→ DATASET CONTENT:
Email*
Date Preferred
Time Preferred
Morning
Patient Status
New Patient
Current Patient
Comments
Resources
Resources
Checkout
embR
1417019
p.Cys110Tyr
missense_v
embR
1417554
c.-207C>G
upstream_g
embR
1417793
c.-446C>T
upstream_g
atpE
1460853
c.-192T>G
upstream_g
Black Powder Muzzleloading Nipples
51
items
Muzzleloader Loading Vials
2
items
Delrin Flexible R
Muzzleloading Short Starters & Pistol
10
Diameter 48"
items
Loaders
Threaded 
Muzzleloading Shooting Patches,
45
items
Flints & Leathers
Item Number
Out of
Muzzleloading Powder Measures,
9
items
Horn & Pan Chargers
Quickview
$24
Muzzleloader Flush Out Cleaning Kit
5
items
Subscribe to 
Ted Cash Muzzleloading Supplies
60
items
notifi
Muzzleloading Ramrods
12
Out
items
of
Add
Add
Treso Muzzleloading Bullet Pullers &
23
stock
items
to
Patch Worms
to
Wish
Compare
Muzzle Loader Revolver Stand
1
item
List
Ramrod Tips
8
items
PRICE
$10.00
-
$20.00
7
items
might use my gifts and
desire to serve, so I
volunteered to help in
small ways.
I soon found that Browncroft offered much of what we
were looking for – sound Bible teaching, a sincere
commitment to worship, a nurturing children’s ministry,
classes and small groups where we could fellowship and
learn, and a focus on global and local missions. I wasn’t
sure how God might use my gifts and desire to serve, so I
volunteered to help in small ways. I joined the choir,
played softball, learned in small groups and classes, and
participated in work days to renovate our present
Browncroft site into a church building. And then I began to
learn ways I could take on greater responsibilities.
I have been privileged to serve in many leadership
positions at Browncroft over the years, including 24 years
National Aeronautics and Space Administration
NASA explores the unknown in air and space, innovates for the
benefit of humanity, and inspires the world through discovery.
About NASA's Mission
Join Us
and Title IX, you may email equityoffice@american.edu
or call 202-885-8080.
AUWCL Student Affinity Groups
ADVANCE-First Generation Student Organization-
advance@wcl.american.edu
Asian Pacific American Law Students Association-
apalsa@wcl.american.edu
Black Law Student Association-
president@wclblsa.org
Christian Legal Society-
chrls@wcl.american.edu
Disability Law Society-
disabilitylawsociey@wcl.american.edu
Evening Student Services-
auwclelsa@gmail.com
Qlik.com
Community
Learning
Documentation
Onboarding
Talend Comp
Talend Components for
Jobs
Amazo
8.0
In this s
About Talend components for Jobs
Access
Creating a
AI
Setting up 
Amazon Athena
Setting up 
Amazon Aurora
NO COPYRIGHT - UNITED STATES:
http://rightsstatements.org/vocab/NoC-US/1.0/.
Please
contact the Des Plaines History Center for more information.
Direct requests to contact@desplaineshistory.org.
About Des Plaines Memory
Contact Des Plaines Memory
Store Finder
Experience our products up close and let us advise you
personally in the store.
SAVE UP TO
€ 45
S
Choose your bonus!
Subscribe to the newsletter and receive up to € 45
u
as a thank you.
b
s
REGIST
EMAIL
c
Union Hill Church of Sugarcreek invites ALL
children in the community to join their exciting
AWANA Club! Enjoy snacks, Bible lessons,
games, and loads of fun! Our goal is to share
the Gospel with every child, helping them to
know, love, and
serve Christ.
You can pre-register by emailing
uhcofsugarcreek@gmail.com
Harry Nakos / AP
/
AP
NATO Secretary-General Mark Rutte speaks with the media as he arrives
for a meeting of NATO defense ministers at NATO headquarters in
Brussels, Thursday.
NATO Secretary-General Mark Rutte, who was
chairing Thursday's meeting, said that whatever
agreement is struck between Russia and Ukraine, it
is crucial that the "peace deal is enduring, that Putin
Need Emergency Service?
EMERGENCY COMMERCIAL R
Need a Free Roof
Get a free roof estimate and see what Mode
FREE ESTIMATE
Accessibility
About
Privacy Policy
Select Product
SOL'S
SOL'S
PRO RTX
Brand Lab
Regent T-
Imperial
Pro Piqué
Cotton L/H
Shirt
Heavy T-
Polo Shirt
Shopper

---

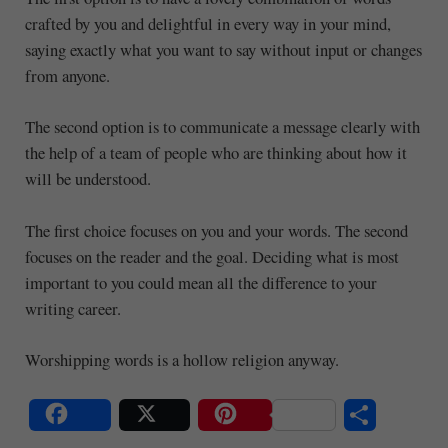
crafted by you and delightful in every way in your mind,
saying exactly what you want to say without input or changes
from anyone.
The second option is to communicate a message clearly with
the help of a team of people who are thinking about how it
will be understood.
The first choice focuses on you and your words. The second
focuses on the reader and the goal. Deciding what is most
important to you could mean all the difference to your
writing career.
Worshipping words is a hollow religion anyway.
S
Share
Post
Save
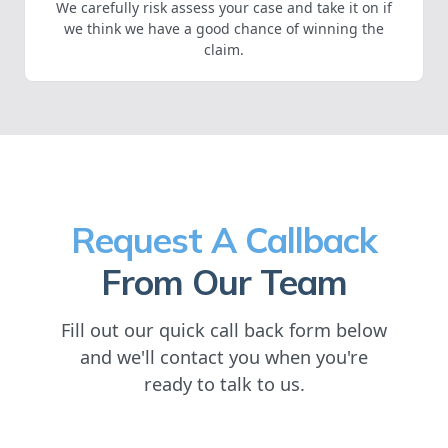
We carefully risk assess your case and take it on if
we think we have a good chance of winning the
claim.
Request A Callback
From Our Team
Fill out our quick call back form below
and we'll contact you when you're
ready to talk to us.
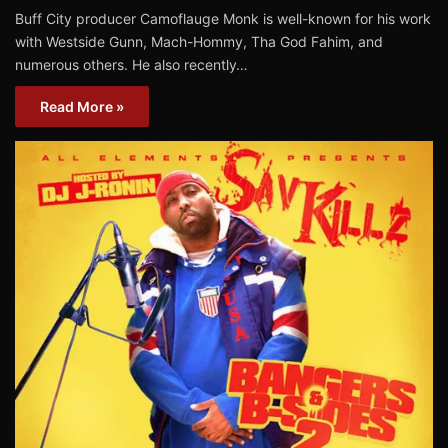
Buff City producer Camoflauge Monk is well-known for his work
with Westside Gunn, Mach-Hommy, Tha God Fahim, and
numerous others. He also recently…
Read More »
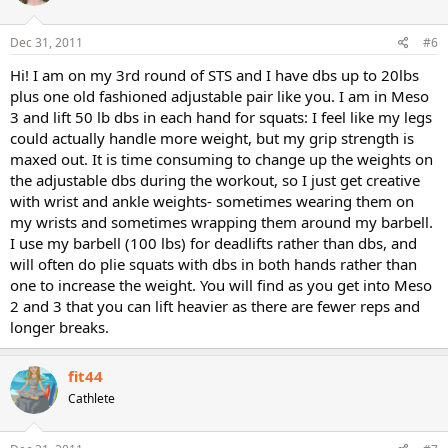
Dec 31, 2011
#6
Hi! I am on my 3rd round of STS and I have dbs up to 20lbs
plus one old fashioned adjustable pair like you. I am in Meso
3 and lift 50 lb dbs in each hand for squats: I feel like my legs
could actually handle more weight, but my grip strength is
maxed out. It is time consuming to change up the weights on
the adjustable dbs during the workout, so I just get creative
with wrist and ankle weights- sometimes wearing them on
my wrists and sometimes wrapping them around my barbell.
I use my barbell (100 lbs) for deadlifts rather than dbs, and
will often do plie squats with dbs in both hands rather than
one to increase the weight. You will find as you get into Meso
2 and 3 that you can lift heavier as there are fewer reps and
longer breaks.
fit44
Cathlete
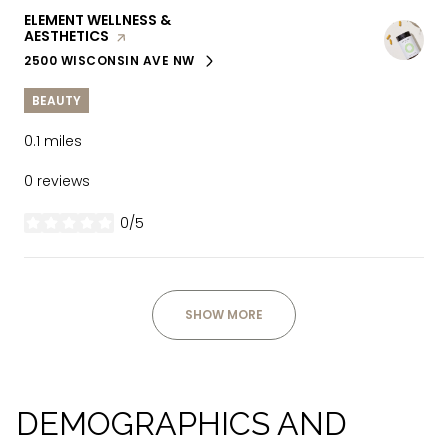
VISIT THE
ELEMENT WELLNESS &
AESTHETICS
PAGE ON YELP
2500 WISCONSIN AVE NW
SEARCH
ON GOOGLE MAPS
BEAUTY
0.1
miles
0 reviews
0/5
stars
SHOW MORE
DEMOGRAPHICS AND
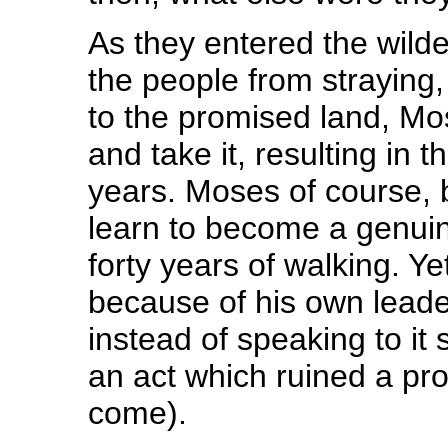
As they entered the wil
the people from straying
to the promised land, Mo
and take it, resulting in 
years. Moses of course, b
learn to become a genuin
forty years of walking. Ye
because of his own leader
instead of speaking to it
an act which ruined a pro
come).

* * *

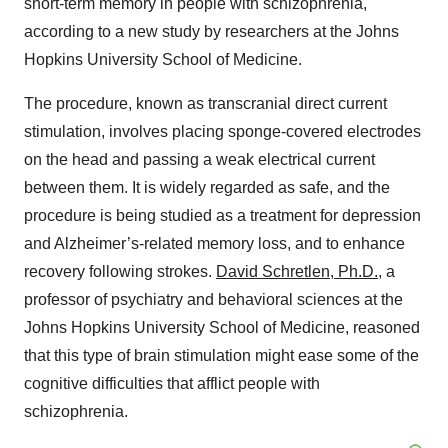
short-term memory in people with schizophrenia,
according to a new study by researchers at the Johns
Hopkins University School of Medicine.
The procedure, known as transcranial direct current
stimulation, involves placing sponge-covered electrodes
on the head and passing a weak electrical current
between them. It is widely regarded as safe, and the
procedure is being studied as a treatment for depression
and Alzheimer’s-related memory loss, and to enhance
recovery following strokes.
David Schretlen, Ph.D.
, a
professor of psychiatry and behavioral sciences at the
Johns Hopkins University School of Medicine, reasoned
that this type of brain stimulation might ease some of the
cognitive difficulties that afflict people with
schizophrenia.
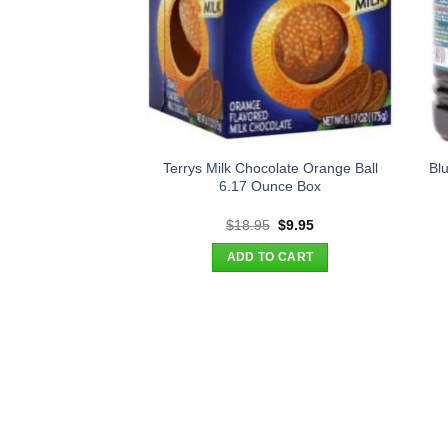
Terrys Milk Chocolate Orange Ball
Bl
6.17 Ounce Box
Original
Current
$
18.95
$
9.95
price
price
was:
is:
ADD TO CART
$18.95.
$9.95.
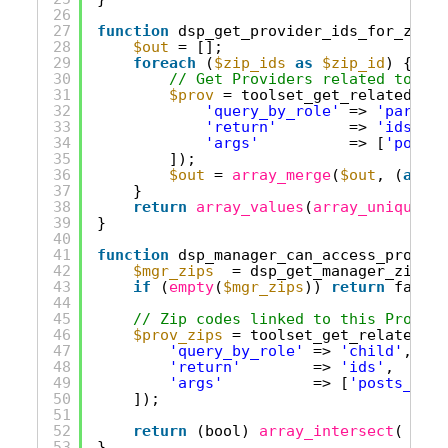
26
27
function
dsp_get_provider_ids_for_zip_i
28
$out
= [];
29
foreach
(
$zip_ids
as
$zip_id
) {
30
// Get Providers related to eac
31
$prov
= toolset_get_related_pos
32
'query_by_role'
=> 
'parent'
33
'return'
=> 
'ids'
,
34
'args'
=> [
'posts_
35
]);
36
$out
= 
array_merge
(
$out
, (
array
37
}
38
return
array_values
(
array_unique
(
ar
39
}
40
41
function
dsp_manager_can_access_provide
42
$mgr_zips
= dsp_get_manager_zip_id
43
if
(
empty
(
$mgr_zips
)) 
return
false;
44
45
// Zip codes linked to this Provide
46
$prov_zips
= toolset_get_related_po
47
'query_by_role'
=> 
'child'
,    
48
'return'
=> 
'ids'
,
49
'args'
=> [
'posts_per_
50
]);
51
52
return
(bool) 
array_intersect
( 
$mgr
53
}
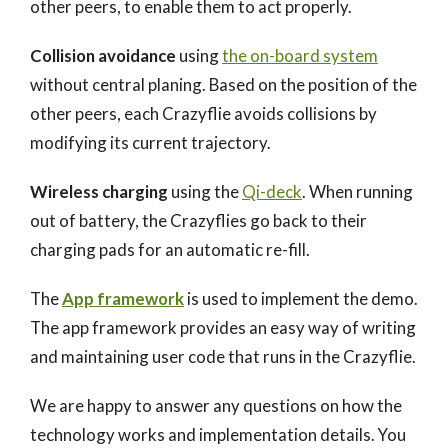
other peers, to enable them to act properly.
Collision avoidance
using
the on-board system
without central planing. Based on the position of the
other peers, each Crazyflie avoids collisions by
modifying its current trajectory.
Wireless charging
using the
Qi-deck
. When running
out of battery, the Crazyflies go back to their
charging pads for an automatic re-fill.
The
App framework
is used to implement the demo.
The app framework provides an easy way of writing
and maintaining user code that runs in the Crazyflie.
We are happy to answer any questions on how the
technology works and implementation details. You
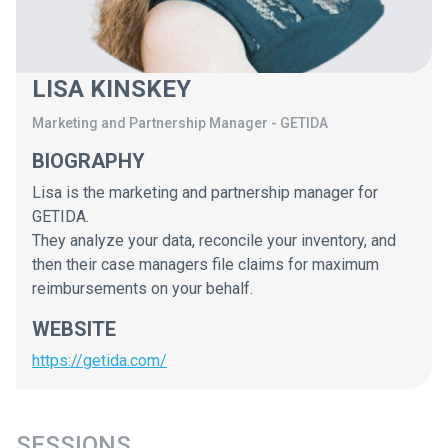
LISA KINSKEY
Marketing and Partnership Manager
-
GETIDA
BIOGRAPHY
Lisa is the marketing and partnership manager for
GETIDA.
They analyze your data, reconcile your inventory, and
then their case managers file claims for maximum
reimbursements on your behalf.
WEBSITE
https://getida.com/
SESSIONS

→ BRIEF: Every line above that includes the string "Jobs" needs to be copied.

→ FINAL ANSWER:
Jobs
About Talend components for Jobs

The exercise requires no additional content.